Am Mittwoch, 3. Januar, hat das kosovarische Verfassungsgericht in Pristina vier Parlamentsabgeordnete zu bedingten Haftstrafen verurteilt, die in den Jahren 2015 und 2016 mit Tränengaspetarden Parlamentssitzungen verhindert hatten.
Die vier Abgeordneten gehören der Linkspartei Lëvizja Vetëvendosje (Bewegung für Selbstbestimmung) an. Faton Topalli, der vor seiner Rückkehr in den Kosovo viele Jahre in Dörflingen gelebt hatte, wurde zu 14 Monaten bedingt verurteilt, Parteigründer Albin Kurti zu und zwei weitere Parlamentsmitglieder zu ebenfalls bedingten Strafen in ähnlicher Höhe. Kosova-aktuell.de, gewissermassen das inoffizielle Deutschsprachige Organ der Partei, schreibt, die Angeklagten seien am Mittwoch nicht vor Gericht erschienen, weil sich Richter Beqir Kalludra in einem inzwischen gelöschten Facebook-Post positiv über Adolf Hitler geäussert habe.

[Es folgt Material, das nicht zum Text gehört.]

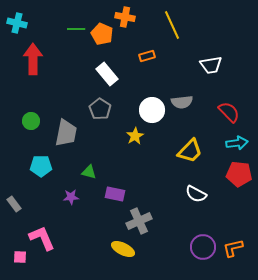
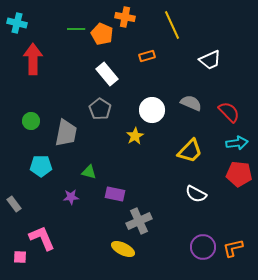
white trapezoid: moved 1 px left, 5 px up; rotated 15 degrees counterclockwise
gray semicircle: moved 9 px right, 1 px down; rotated 150 degrees counterclockwise
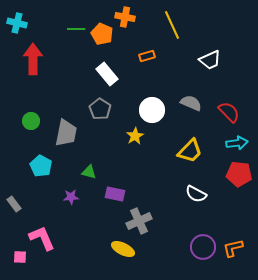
cyan pentagon: rotated 30 degrees clockwise
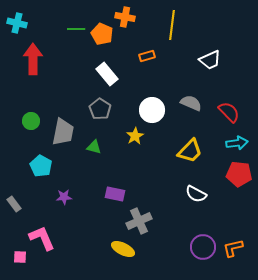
yellow line: rotated 32 degrees clockwise
gray trapezoid: moved 3 px left, 1 px up
green triangle: moved 5 px right, 25 px up
purple star: moved 7 px left
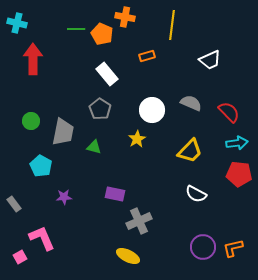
yellow star: moved 2 px right, 3 px down
yellow ellipse: moved 5 px right, 7 px down
pink square: rotated 32 degrees counterclockwise
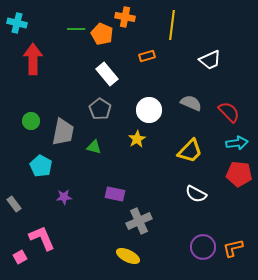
white circle: moved 3 px left
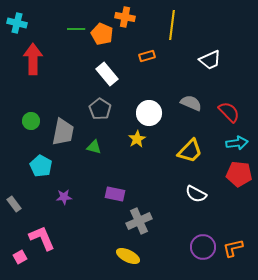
white circle: moved 3 px down
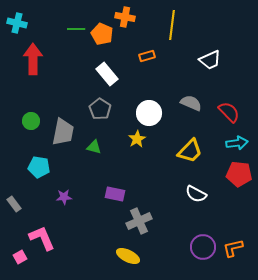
cyan pentagon: moved 2 px left, 1 px down; rotated 20 degrees counterclockwise
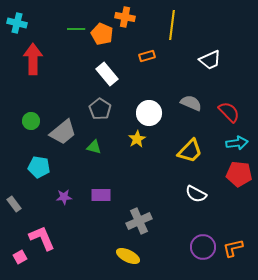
gray trapezoid: rotated 40 degrees clockwise
purple rectangle: moved 14 px left, 1 px down; rotated 12 degrees counterclockwise
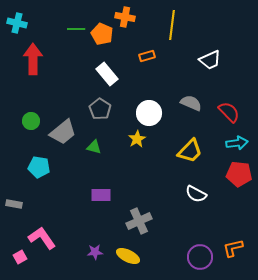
purple star: moved 31 px right, 55 px down
gray rectangle: rotated 42 degrees counterclockwise
pink L-shape: rotated 12 degrees counterclockwise
purple circle: moved 3 px left, 10 px down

Albin Kurti solle im Verlauf des Verfahrens zum Richter gesagt haben: «Ich bin Antifaschist, ich spreche nicht mit Ihnen.»
Die Bewegung für Selbstbestimmung kritisiert die Urteile als politisch motiviert und die vier Verurteilten werden Beschwerde einlegen, wie Faton Topalli auf Anfrage erklärt.
Faton Topalli und die anderen Verurteilten hatten mit dem Zünden von Tränengaspetarden mehrmals den Abbruch von Parlamentssitzungen erzwungen, um gegen ein umstrittenes Grenzabkommen mit Montenegro und ein Abkommen mit der EU für Sonderrechte von serbischen Gemeindebünden im Norden Kosovos zu protestieren – bei letzterem befürchtet die Linkspartei eine verstärkte Einflussnahme aus Belgrad auf die junge Republik Kosovo, deren Unabhängigkeit von serbischer Seite bis heute nicht anerkannt wird.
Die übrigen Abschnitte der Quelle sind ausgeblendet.